PROBLEM DETAILS
In the entries below, how many lines contain "haben"? Answer with the number and nothing else.

RECORDS PROVIDED
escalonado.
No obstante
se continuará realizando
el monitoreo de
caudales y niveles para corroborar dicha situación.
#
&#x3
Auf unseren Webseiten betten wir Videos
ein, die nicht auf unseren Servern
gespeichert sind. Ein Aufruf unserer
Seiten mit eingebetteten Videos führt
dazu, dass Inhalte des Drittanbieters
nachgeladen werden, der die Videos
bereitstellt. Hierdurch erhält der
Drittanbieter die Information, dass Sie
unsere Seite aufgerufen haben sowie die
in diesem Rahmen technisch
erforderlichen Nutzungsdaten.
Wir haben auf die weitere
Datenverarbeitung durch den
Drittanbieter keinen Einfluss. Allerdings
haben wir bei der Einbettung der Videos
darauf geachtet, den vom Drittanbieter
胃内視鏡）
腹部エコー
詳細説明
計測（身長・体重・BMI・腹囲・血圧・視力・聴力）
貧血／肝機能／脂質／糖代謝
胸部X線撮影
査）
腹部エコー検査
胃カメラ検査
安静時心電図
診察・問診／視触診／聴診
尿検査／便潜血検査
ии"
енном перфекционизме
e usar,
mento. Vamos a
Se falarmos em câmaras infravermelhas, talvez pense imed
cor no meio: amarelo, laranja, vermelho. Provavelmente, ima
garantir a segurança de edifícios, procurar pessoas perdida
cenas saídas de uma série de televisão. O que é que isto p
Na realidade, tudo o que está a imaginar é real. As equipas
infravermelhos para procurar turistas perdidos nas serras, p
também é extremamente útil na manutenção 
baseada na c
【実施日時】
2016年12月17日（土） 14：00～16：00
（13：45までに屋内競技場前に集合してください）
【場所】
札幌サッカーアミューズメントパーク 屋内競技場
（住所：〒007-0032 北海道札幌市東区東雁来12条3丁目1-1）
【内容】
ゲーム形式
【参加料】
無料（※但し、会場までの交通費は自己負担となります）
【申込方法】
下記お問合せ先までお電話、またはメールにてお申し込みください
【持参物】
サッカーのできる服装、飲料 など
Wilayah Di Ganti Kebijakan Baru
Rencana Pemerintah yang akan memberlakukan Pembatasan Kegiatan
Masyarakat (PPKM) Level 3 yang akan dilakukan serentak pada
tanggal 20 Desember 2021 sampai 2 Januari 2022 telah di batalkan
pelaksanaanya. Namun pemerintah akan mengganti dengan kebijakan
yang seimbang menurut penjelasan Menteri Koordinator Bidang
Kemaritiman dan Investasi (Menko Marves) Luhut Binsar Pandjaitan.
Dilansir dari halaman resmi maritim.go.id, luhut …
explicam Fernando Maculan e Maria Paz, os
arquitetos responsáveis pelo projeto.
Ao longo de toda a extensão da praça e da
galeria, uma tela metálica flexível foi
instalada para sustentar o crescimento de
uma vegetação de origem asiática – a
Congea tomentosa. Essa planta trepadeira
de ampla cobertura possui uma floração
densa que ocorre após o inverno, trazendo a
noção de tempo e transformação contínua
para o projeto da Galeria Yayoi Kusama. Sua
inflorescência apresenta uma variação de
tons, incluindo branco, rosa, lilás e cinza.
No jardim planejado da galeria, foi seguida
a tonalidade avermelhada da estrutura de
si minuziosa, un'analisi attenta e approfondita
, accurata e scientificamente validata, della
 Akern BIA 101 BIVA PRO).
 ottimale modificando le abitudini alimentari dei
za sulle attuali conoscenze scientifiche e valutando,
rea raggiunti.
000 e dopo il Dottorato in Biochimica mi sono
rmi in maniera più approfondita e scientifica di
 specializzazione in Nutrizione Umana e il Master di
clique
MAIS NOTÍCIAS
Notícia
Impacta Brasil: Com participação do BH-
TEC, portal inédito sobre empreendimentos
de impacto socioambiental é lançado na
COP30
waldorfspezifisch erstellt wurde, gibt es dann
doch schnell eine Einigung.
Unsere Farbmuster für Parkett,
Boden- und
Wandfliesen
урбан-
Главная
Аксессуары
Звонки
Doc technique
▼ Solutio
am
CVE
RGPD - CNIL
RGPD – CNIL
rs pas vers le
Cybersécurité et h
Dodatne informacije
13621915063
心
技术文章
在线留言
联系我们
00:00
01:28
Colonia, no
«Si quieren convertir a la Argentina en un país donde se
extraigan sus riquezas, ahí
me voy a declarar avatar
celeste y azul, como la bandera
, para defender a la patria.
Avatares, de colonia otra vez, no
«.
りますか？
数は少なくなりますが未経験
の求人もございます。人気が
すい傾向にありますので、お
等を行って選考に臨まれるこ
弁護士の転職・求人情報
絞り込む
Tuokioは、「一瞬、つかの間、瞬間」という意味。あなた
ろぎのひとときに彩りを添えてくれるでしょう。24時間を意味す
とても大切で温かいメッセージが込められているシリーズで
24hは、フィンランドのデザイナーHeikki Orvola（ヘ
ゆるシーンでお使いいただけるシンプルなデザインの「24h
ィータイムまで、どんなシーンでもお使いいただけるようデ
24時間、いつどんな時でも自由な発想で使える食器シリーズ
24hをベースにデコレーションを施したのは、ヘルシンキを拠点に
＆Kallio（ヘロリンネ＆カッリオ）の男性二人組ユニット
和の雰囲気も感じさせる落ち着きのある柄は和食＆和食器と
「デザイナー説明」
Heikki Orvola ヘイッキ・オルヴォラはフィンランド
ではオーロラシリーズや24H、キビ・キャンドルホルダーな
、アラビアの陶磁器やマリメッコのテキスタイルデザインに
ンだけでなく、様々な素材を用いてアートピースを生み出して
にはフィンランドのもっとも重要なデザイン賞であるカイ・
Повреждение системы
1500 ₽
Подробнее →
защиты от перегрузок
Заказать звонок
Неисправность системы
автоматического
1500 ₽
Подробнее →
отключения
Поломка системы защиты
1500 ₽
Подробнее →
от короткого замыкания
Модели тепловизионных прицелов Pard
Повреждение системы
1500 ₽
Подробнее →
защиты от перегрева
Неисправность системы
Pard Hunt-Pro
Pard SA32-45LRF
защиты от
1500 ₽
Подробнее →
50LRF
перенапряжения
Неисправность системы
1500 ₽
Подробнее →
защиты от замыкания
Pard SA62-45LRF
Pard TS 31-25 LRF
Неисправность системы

EXERCISE RESULT
3